By Lowell L. Kalapa
A caller asked the other day if the Revitalization Task Force tax proposal was indeed the largest tax cut in the history of Hawaii, if not a novel approach to solving the state’s economic problems?
It seems that there is a definite lack of originality in trying to deal with the state’s problems. It seems all our public officials know how to do is to raise taxes as the solution to the problems.
| Starting with the last question first, the idea of using a general excise tax increase to solve problems is not a novel idea. In fact, when the current governor served as the Ways & Means Chairman during the 1980 session, SB 2813-80 would have increased the general excise tax from 4% to 5% and cut the net income tax rate for those in lower income categories while raising the top tax rate to 15%. In the purpose clause of the bill, the Ways & Means Chair justified the proposal as necessary “to provide urgently needed relief to Hawaii’s taxpayers by reforming the tax system.”
Like the current proposal, the 1980 idea was based on the rationale that the tax burden could be shifted from residents to visitors and from low-income to high-income wage earners. The changes only created confusion because instead of cutting taxes across the board, it was an exercise that moved the pea around from shell to shell. The effect was that the overall economy would end up giving up more to government in tax shift.
While that idea did not win approval, the effort to shift tax burden was not dead. Late in 1984, the Governor’s Congress on Tourism searched for a way to secure dedicated funding for visitor promotion as the visitor industry was experiencing one of its periodic slumps. The proposal that came from one of the committees was to increase the general excise tax by half a percent and provide generous tax credits for residents and keep the rest of the money raised by the tax increase. While that proposal did not fly in the 1985 session, it was to rear its ugly head once more.
Again in 1990, in an effort to push the issue of mass transit along, the state administration together with the City came up with an almost identical plan to raise the general excise tax. Only this time, instead of the heat being focused on the legislature, the buck was passed to the counties. While the legislature approved the imposition of the tax increase, they left the final decision up to the county councils. Unfortunately or fortunately, the Honolulu City Council and the Kauai County Council rejected the idea.

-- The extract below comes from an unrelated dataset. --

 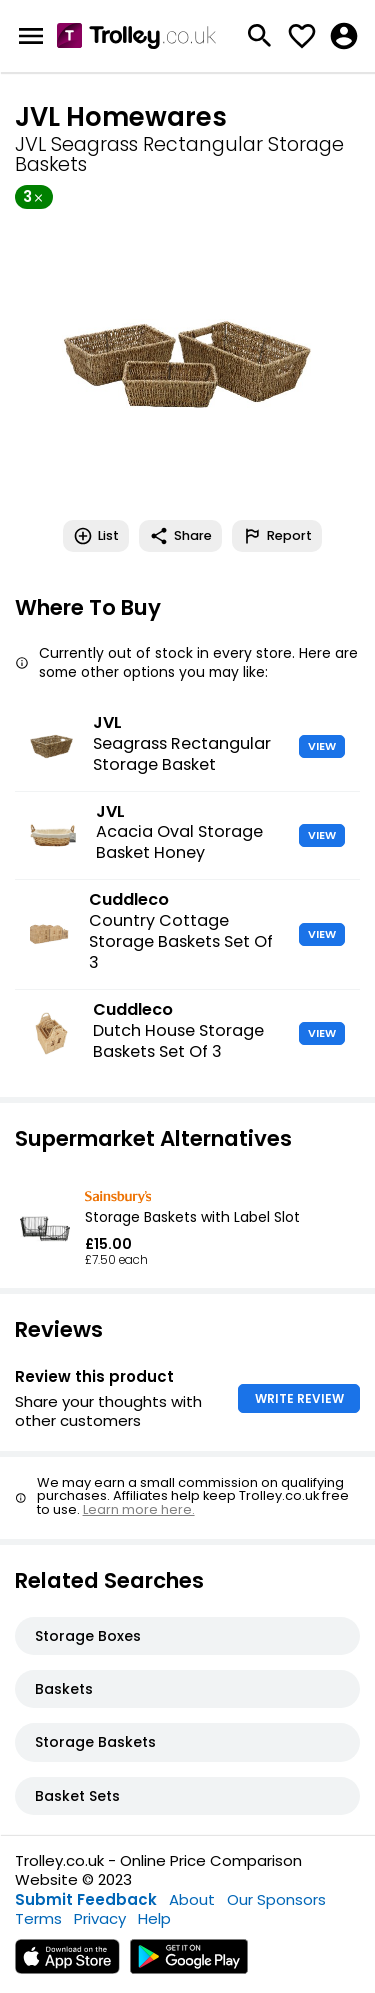 What do you see at coordinates (139, 1509) in the screenshot?
I see `Learn more here.` at bounding box center [139, 1509].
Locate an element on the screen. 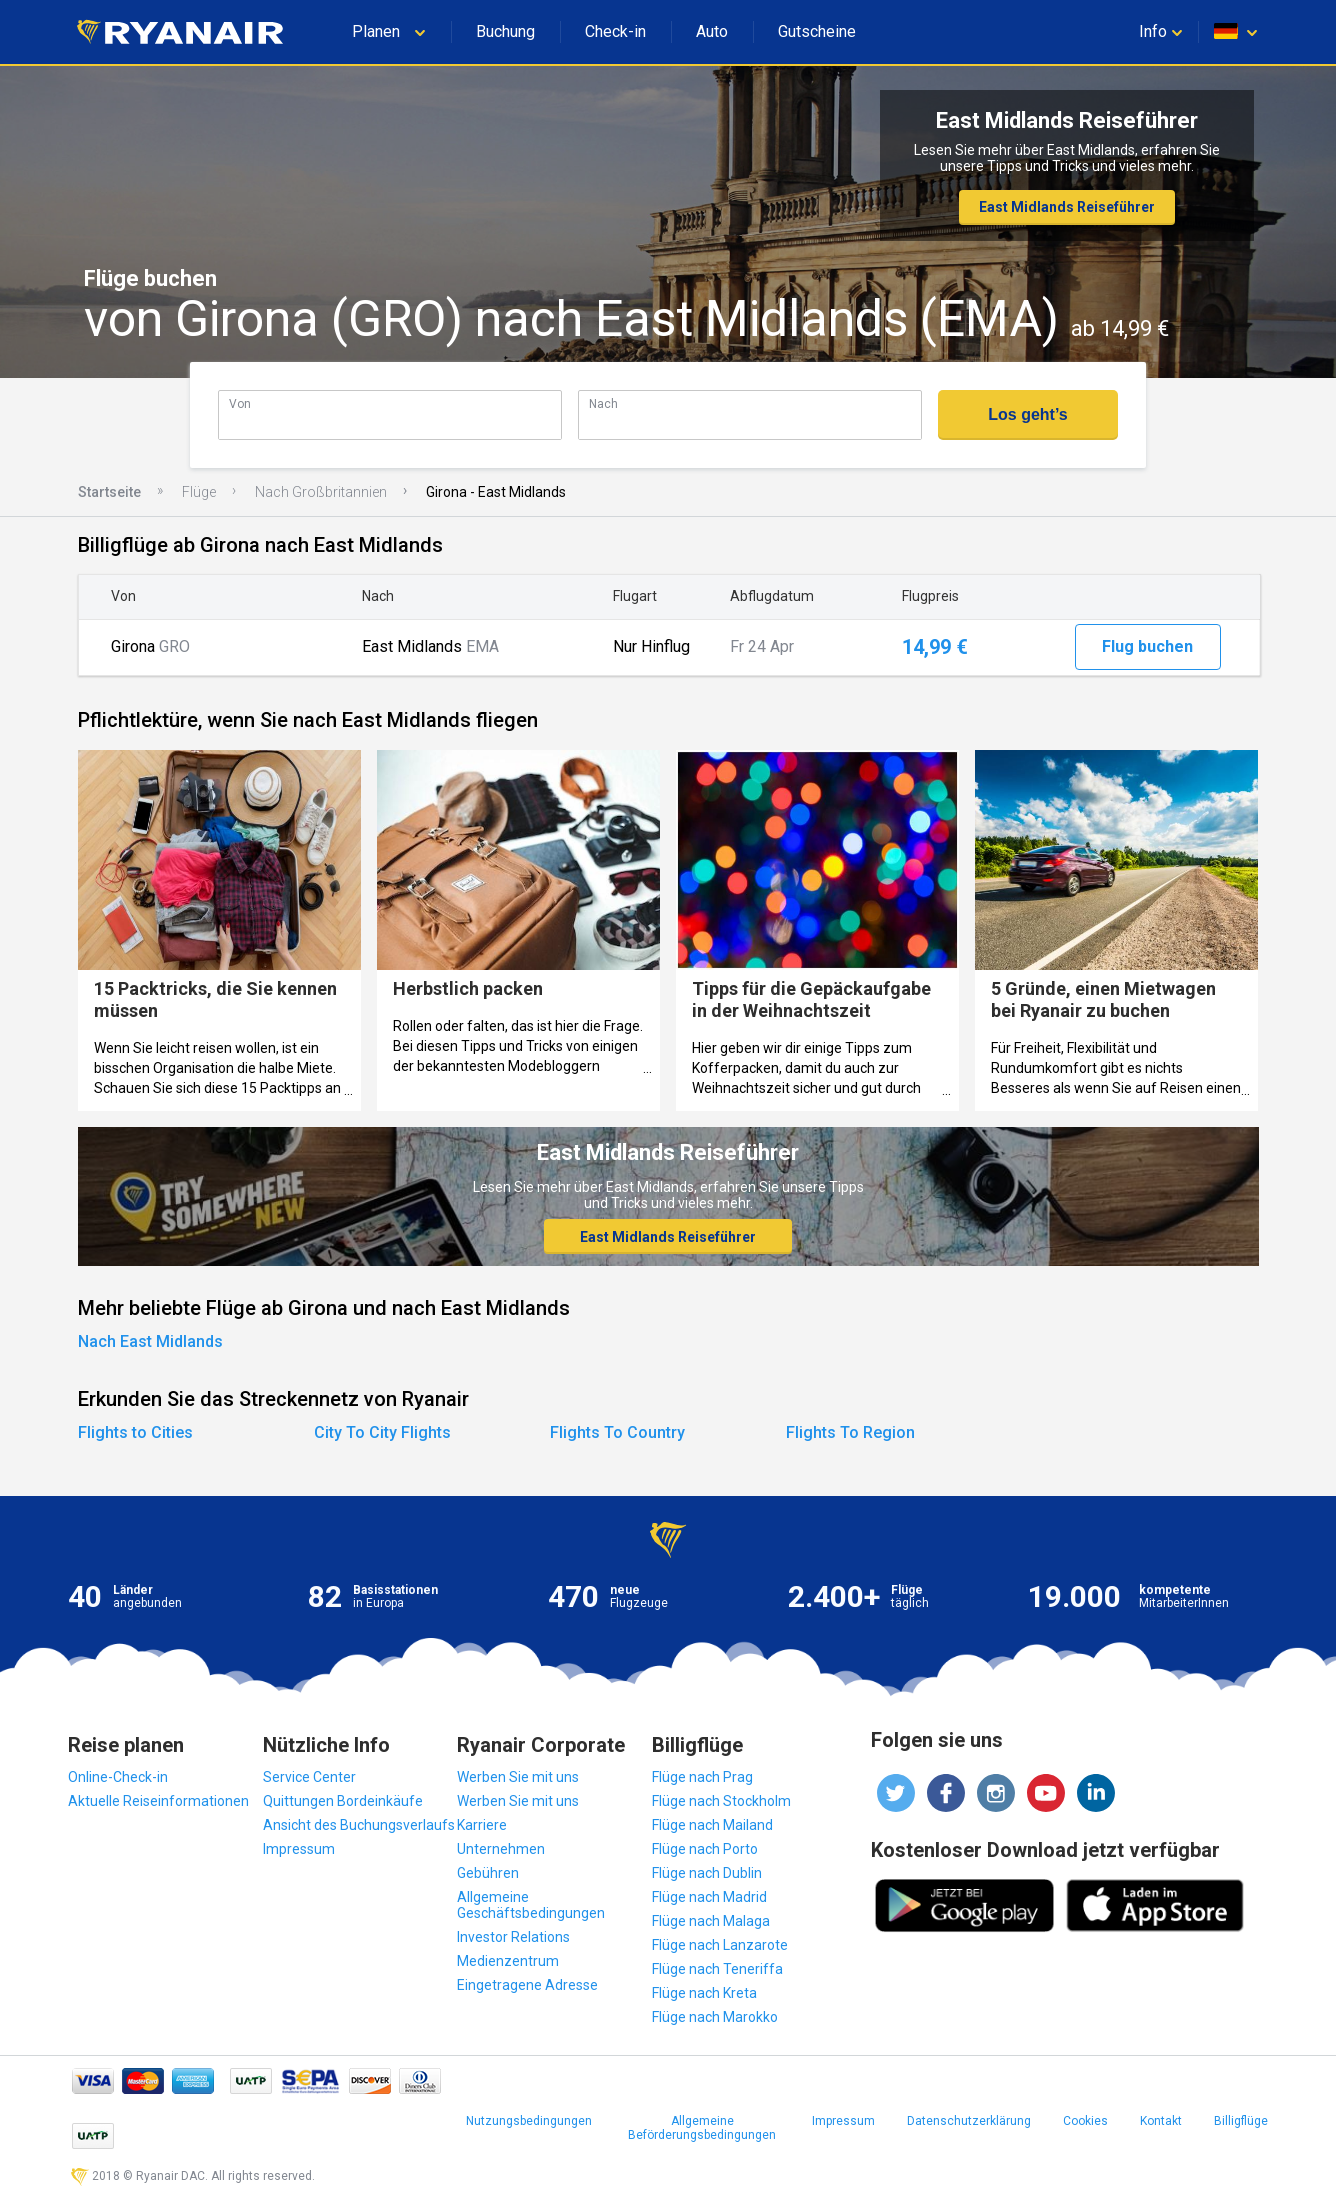  Flüge nach Stockholm is located at coordinates (721, 1801).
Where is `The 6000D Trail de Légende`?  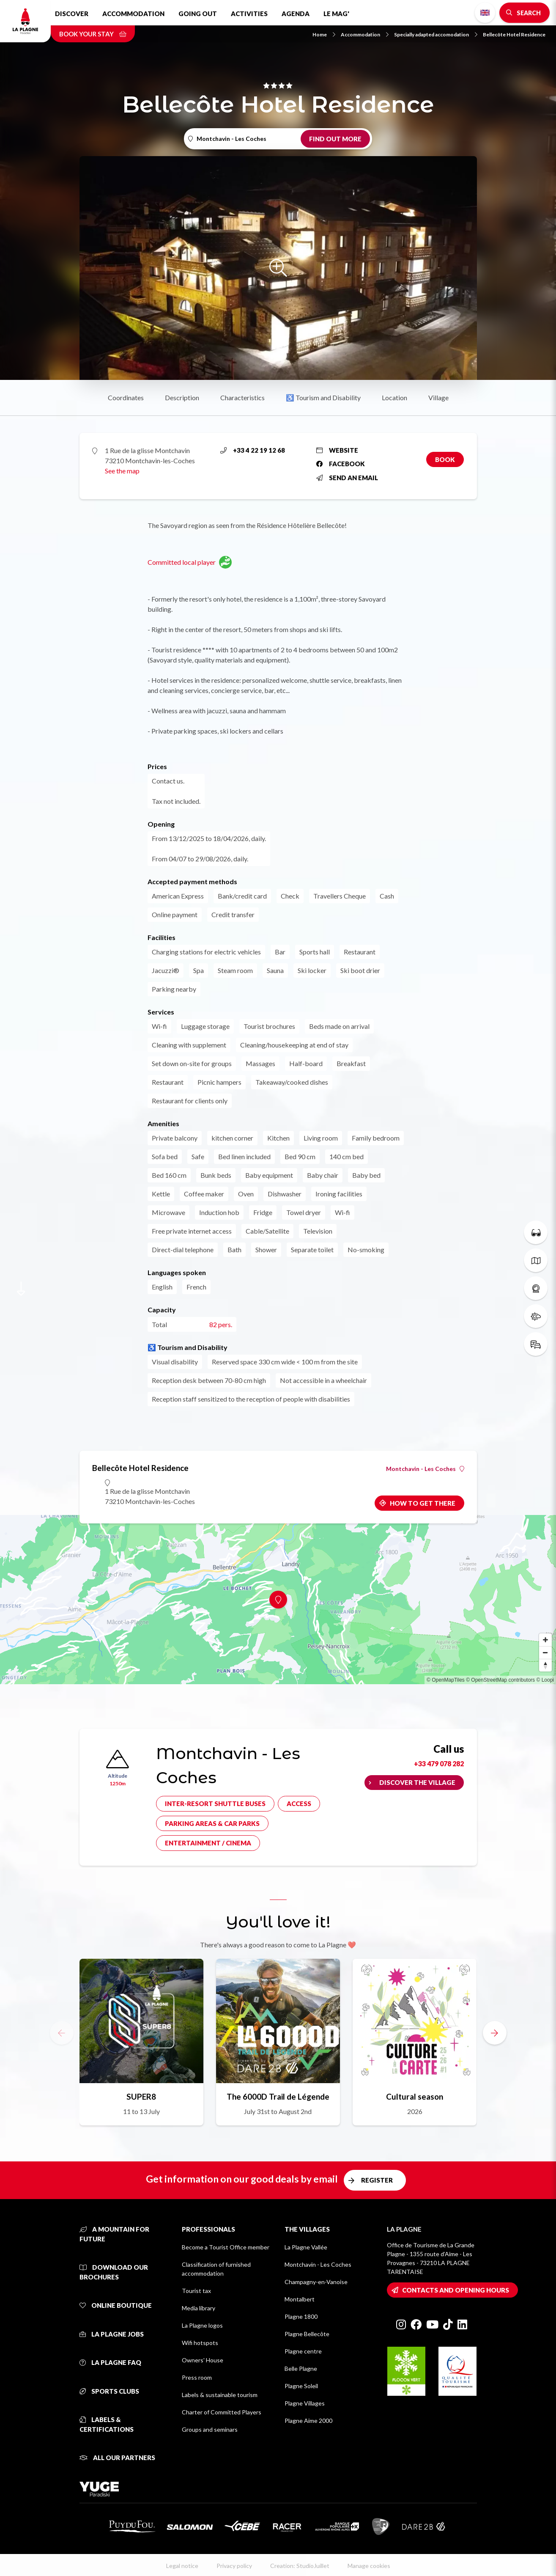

Another bid to raise the excise tax was again made in 1995 session, this time to pay off the settlement with the Hawaiian Homes Commission. This time the idea to raise the excise tax to 5% came out of the House leadership. The proposal was to increase the tax rate to 5% for one year to generate enough money to pay off the Hawaiian Homes claims. However, then like now, the skepticism that the tax increase would be “temporary” ran rampant and basically sunk the proposal. Again, thank goodness, there was some common sense left in the legislative arena as many businesses were almost convinced that the tax had to be raised in order to close off the claims and to clear title to lands in Hawaii.
It seems that there is a definite lack of originality in trying to deal with the state’s problems. It seems all our public officials know how to do is to raise taxes as the solution to the problems. And it looks like we are about to be ‘had’ again as the pressure is being put on lawmakers in these final weeks of the session.
Oh, yes, is this the biggest tax cut in the history of Hawaii? Well, everything is relative. Given the fact that taxes have NEVER been cut in the state’s 39 year history, it just might be the only tax cut Hawaii residents will see in their lifetime. Of course, is it really a tax cut when there is a simultaneous increase in the general excise tax? I guess public officials don’t think taxpayers are astute enough to see through the smoke and mirrors.